Menerbitkan JIB, bahkan dengan high impact factor, telah menjadi parameter utama bagi seorang dosen agar dapat dipertahankan kontrak kerjanya.
Lagipula kebijakan untuk menerbitkan JIB sebanyak “satu kali” sebagai tiket untuk guru besar masih terbilang super generous. Bandingkan dengan kampus-kampus di luar sana, misalnya Malaysia, Thailand dan China yang bisa dijadikan referensi yang realistis untuk Indonesia.

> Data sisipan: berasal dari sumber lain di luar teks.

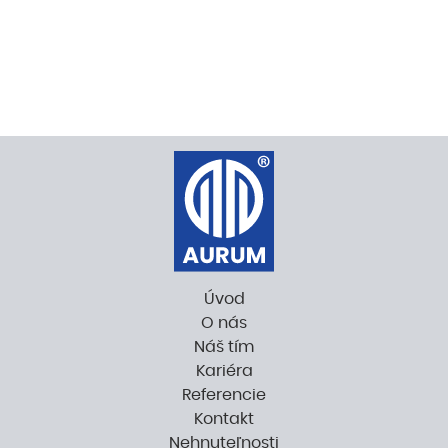
Úvod
O nás
Náš tím
Kariéra
Referencie
Kontakt
Nehnuteľnosti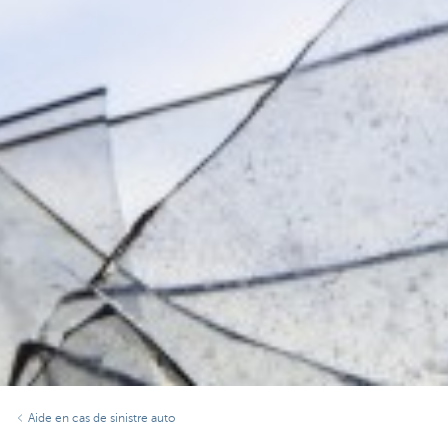
Aide en cas de sinistre auto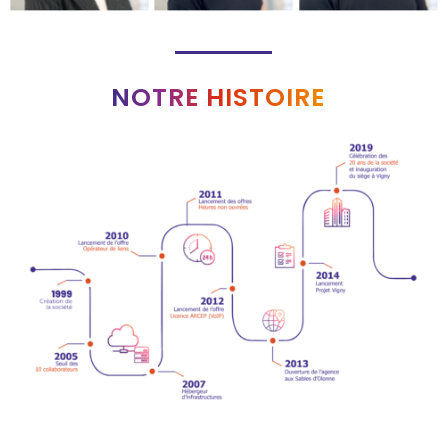
NOTRE HISTOIRE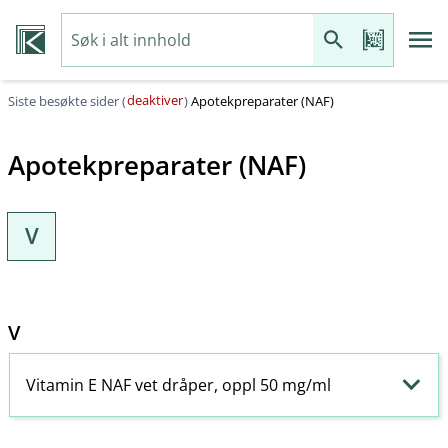
deaktiver
Siste besøkte sider (
)
Apotekpreparater (NAF)
Apotekpreparater (NAF)
V
V
Vitamin E NAF vet dråper, oppl 50 mg/ml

Menerbitkan JIB, bahkan dengan high impact factor, telah menjadi parameter utama bagi seorang dosen agar dapat dipertahankan kontrak kerjanya.

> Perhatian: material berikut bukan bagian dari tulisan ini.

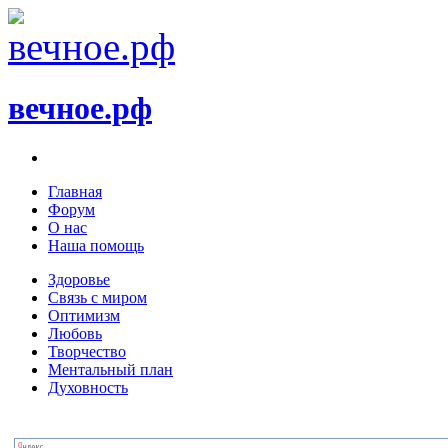
вечное.рф
Главная
Форум
О нас
Наша помощь
Здоровье
Связь с миром
Оптимизм
Любовь
Творчество
Ментальный план
Духовность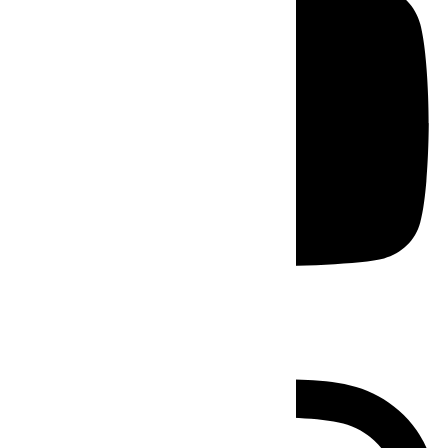
Instagram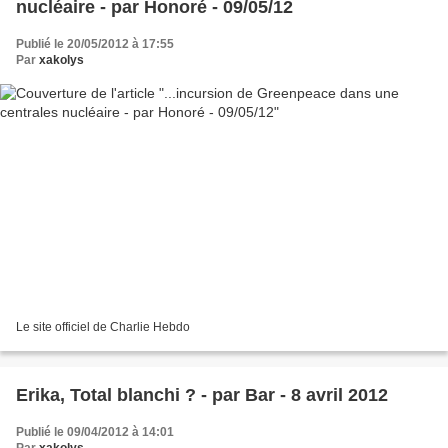
nucléaire - par Honoré - 09/05/12
Publié le 20/05/2012 à 17:55
Par
xakolys
Le site officiel de Charlie Hebdo
Erika, Total blanchi ? - par Bar - 8 avril 2012
Publié le 09/04/2012 à 14:01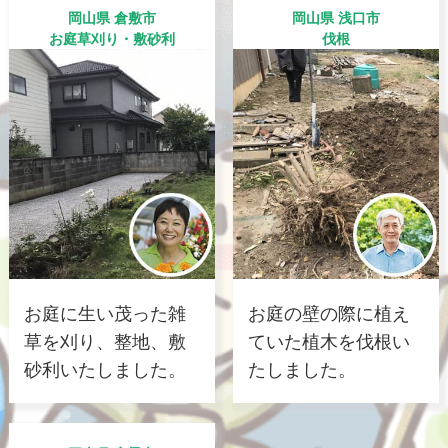
岡山県 倉敷市
岡山県 浅口市
お庭草刈り・敷砂利
伐根
お庭に生い茂った雑
お庭の壁の際に植え
草を刈り、整地、敷
ていた植木を伐根い
砂利いたしました。
たしました。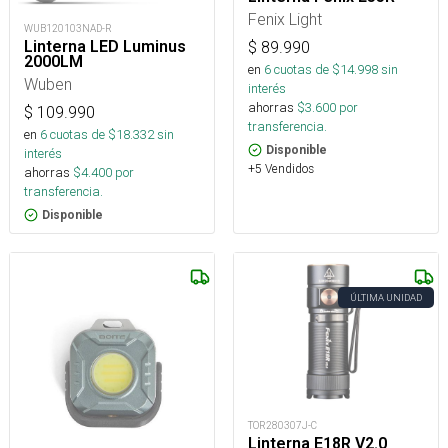
Fenix Light
WUB120103NAD-R
Linterna LED Luminus
$
89.990
2000LM
en
6
cuotas de $
14.998
sin
Wuben
interés
ahorras
$
3.600
por
$
109.990
transferencia.
en
6
cuotas de $
18.332
sin
Disponible
interés
+5 Vendidos
ahorras
$
4.400
por
transferencia.
Disponible
ÚLTIMA UNIDAD
TOR280307J-C
Linterna E18R V2.0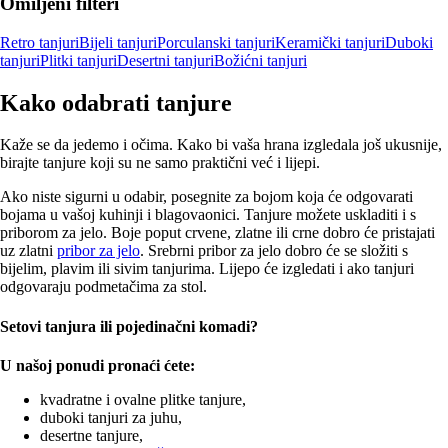
Omiljeni filteri
Retro tanjuri
Bijeli tanjuri
Porculanski tanjuri
Keramički tanjuri
Duboki
tanjuri
Plitki tanjuri
Desertni tanjuri
Božićni tanjuri
Kako odabrati tanjure
Kaže se da jedemo i očima. Kako bi vaša hrana izgledala još ukusnije,
birajte tanjure koji su ne samo praktični već i lijepi.
Ako niste sigurni u odabir, posegnite za bojom koja će odgovarati
bojama u vašoj kuhinji i blagovaonici. Tanjure možete uskladiti i s
priborom za jelo. Boje poput crvene, zlatne ili crne dobro će pristajati
uz zlatni
pribor za jelo
. Srebrni pribor za jelo dobro će se složiti s
bijelim, plavim ili sivim tanjurima. Lijepo će izgledati i ako tanjuri
odgovaraju podmetačima za stol.
Setovi tanjura ili pojedinačni komadi?
U našoj ponudi pronaći ćete:
kvadratne i ovalne plitke tanjure,
duboki tanjuri za juhu,
desertne tanjure,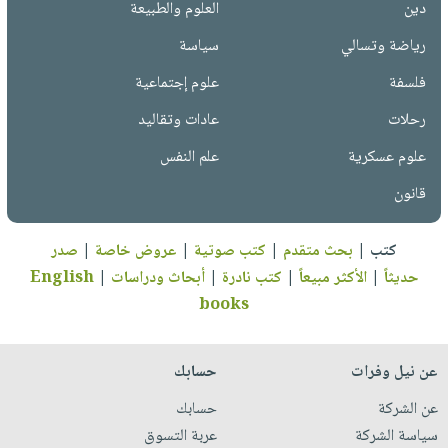
دين
العلوم والطبيعة
رياضة وتسالي
سياسة
فلسفة
علوم إجتماعية
رحلات
عادات وتقاليد
علوم عسكرية
علم النفس
قانون
كتب
|
بحث متقدم
|
كتب صوتية
|
عروض خاصة
|
صدر
حديثاً
|
الأكثر مبيعاً
|
كتب نادرة
|
أبحاث ودراسات
|
English
books
عن نيل وفرات
حسابك
عن الشركة
حسابك
سياسة الشركة
عربة التسوق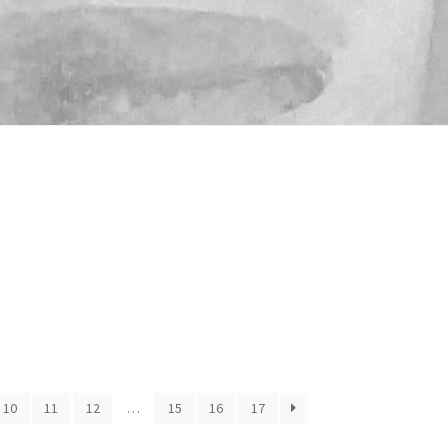
10
11
12
…
15
16
17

Alasan keterbacaan juga tidak cukup kuat untuk menggugurkan kewajiban JIB sebagai bagian dari persyaratan promosi guru besar. Kalaupun kita tidak dapat mengakses artikel JIB yang terkunci, alternatif lainnya adalah menghubungi penulisnya langsung melalui email untuk meminta artikel tersebut.
Kompensasi bukan berarti dispensasi. Karena menjadi akademisi artinya siap berkomitmen penuh untuk ilmu pengetahuan, mempublikasikannya dengan cara-cara yang dapat divalidasi, termasuk disebarluaskan, dan terakhir adalah menghilirasi pengetahuannya kepada masyarakat dalam berbagai cara. Mengutip kembali Yusuf dalam Kompas (17/10/2021), menghasilkan jurnal ilmiah pada intinya harus tetap menjadi orientasi utama dosen, selain orientasi pengabdian yang tidak kalah penting.

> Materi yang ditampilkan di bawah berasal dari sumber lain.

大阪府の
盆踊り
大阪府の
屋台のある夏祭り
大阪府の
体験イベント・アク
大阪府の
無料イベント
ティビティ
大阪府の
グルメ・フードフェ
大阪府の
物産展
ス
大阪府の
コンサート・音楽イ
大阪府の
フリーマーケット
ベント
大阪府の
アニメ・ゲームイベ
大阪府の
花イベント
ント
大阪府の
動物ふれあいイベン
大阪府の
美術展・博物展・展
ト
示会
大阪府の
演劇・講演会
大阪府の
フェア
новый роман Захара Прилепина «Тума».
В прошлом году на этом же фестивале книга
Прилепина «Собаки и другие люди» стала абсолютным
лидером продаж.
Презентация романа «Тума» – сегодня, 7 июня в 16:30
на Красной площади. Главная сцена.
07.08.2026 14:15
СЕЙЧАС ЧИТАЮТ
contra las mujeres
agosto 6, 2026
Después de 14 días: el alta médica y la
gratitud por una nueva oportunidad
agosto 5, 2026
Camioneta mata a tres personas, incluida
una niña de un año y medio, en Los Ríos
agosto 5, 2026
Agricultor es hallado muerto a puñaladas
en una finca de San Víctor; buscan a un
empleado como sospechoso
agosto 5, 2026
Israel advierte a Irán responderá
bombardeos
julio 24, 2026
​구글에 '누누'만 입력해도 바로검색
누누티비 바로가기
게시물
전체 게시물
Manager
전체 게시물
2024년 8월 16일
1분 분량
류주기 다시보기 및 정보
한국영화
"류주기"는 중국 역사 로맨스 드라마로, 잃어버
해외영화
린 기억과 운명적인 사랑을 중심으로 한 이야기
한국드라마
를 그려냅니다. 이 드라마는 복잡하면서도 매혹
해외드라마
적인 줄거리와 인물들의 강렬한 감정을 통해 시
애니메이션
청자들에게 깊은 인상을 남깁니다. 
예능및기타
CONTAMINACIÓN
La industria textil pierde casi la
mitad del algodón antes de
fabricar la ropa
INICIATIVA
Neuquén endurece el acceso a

Jika masalah lain adalah kendala penguasaan bahasa Inggris, solusi yang ditawarkan tentu adalah dukungan penyediaan jasa penerjemah dan pendampingan intensif dari pakar. Bukan justru mengakal-akali aturan secara sistematis. Sepengetahuan penulis, cara ini juga lazim dilakukan kampus di negara -negara yang tidak menggunakan bahasa Inggris sebagai bahasa ibu mereka.
Akhir kata, sistem perjokian ini dibangun di atas hubungan yang kompleks di antara para aktor yang terlibat. Agar perbaikan terjadi dalam ekosistem dosen, tidak cukup hanya memberikan sanksi bagi yang terlibat dalam sistem perjokian, apalagi menggugurkan karya ilmiah sebagai syarat kepangkatan. Selain solusi yang coba penulis usulkan, cara pandang (calon) dosen dalam menghasilkan karya ilmiah perlu direvolusi: dari yang tadinya hanya menggugurkan kewajiban dam berorientasi jabatan, menjadi sesuatu yang melekat dari tanggung jawab moral dan identitas seseorang yang bekerja di lingkungan epistemik.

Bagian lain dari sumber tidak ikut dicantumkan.